The European Union (EU) and China agreed in principle to the EU-China Comprehensive Investment Agreement (CAI) that was tentatively approved on December 30, 2020. It will be the most ambitious agreement that China has ever concluded with a third country and will ensure that EU investors achieve better access to a fast growing consumer market and compete on a better level-playing field in China, the EU said.
In addition to rules against the forced transfer of technologies, CAI will also be the first agreement to deliver on obligations for the behavior of state-owned enterprises, comprehensive transparency rules for subsidies and commitments related to sustainable development, the EU said in a statement.
CAI will ensure that EU investors have better access to the fast-growing 1.4 billion consumer market and ensure that they compete in China’s level playing field. This is very important for global competitiveness and the future development of EU industry.

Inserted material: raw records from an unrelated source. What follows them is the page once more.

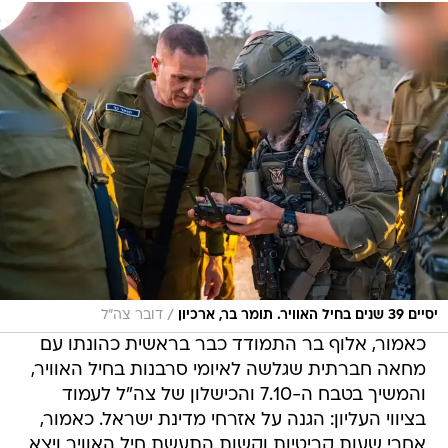
/
יסיים 39 שנים בחיל האוויר. תומר בר, ארכיון
דובר צה"ל
כאמור, אלוף בר התמודד כבר בראשית כהונתו עם
מחאה חברתית שגלשה לאיומי סרבנות בחיל האוויר,
והמשיך בטבח ה-7.10 והכישלון של צה"ל לעמוד
בציווי העליון: הגנה על אזרחי מדינת ישראל. כאמור,
אחרי שעות קריטיות וקשות התעשת חיל האוויר ויצא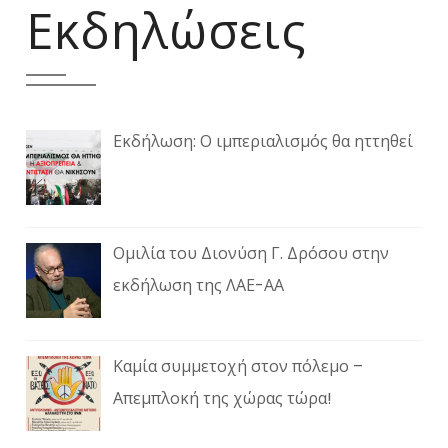
Εκδηλώσεις
Εκδήλωση: Ο ιμπεριαλισμός θα ηττηθεί
Ομιλία του Διονύση Γ. Δρόσου στην
εκδήλωση της ΛΑΕ-ΑΑ
Καμία συμμετοχή στον πόλεμο –
Απεμπλοκή της χώρας τώρα!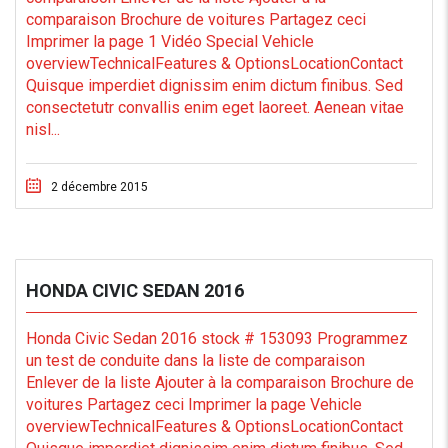
comparaison Brochure de voitures Partagez ceci
Imprimer la page 1 Vidéo Special Vehicle
overviewTechnicalFeatures & OptionsLocationContact
Quisque imperdiet dignissim enim dictum finibus. Sed
consectetutr convallis enim eget laoreet. Aenean vitae
nisl...
2 décembre 2015
HONDA CIVIC SEDAN 2016
Honda Civic Sedan 2016 stock # 153093 Programmez
un test de conduite dans la liste de comparaison
Enlever de la liste Ajouter à la comparaison Brochure de
voitures Partagez ceci Imprimer la page Vehicle
overviewTechnicalFeatures & OptionsLocationContact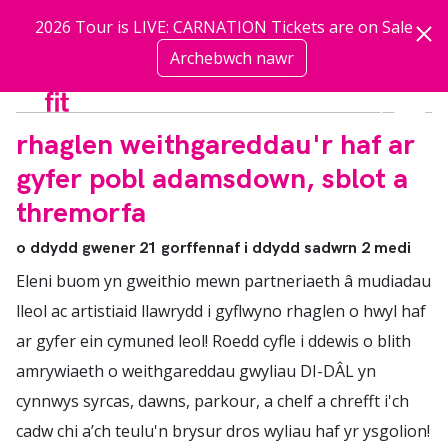
Neidio i'r prif gynnwys
2026 Tour is LIVE: CARNATION Tickets are on Sale
Archebwch nawr
mwy
rhaglen weithgareddau'r haf ar
gyfer pobl adamsdown, sblot a
thremorfa
o ddydd gwener 21 gorffennaf i ddydd sadwrn 2 medi
Eleni buom yn gweithio mewn partneriaeth â mudiadau
lleol ac artistiaid llawrydd i gyflwyno rhaglen o hwyl haf
ar gyfer ein cymuned leol! Roedd cyfle i ddewis o blith
amrywiaeth o weithgareddau gwyliau DI-DÂL yn
cynnwys syrcas, dawns, parkour, a chelf a chrefft i'ch
cadw chi a’ch teulu'n brysur dros wyliau haf yr ysgolion!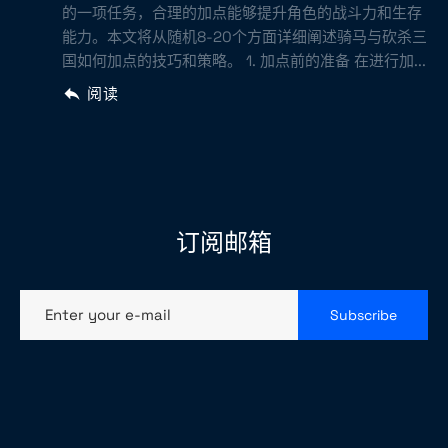
的一项任务，合理的加点能够提升角色的战斗力和生存
能力。本文将从随机8-20个方面详细阐述骑马与砍杀三
国如何加点的技巧和策略。 1. 加点前的准备 在进行加...
阅读
订阅邮箱
Enter your e-mail
Subscribe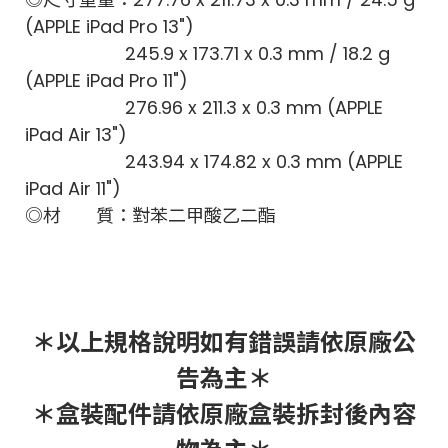
(APPLE iPad Pro 13")
245.9 x 173.71 x 0.3 mm / 18.2 g
(APPLE iPad Pro 11")
276.96 x 211.3 x 0.3 mm (APPLE
iPad Air 13")
243.94 x 174.82 x 0.3 mm (APPLE
iPad Air 11")
◎材 質：對苯二甲酸乙二酯
＊以上規格說明如有錯誤請依原廠公
告為主＊
＊盒裝配件請依原廠盒裝拆封後內容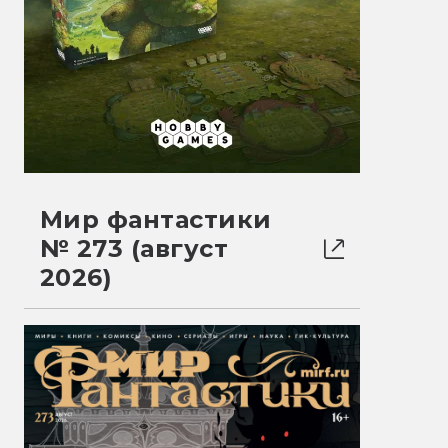
Мир фантастики
№ 273 (август
2026)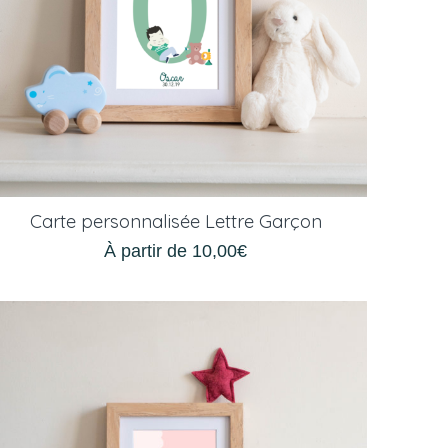
Carte personnalisée Lettre Garçon
À partir de
10,00
€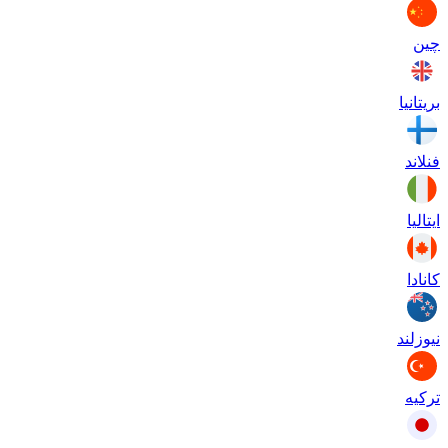
چین
بریتانیا
فنلاند
ایتالیا
کانادا
نیوزلند
ترکیه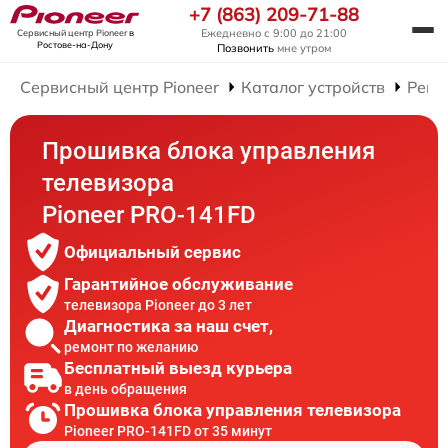
+7 (863) 209-71-88
Ежедневно с 9:00 до 21:00
Сервисный центр Pioneer
в
Ростове-на-Дону
Позвонить
мне утром
Сервисный центр Pioneer
Каталог устройств
Ремо
Прошивка блока управления
телевизора
Pioneer PRO-141FD
Официальный сервис
Гарантийное обслуживание
телевизора Pioneer до 3 лет
Диагностика за наш счет,
ремонт по желанию
Бесплатный выезд курьера
в день обращения
Прошивка блока управления телевизора
Pioneer PRO-141FD от 35 минут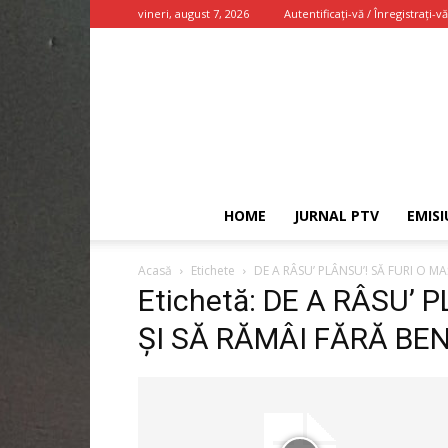
vineri, august 7, 2026
Autentificați-vă / Înregistrați-vă
HOME
JURNAL PTV
EMISI
Acasă
Etichete
DE A RÂSU’ PLÂNSU’! SĂ FURI O M
Etichetă: DE A RÂSU’ 
ȘI SĂ RĂMÂI FĂRĂ BE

CAI binds China’s liberalisation of investments over the last 20 years and prevents backsliding. This makes the conditions of market access for EU companies clear and independent of China’s internal policies. It also allows the EU to resort to the dispute resolution mechanism in CAI in case of breach of commitments.
In addition, the EU has negotiated further and new market access openings and commitments such as the elimination of quantitative restrictions, equity caps or joint venture requirements in a number of sectors. “These are restrictions that severely hamper the activities of our companies in China. The overall package is far more ambitious than what China has committed to before,” the EU said.
EU sensitivities, such as in the field of energy, agriculture, fisheries, audiovisual and public services, are all preserved in CAI, it said.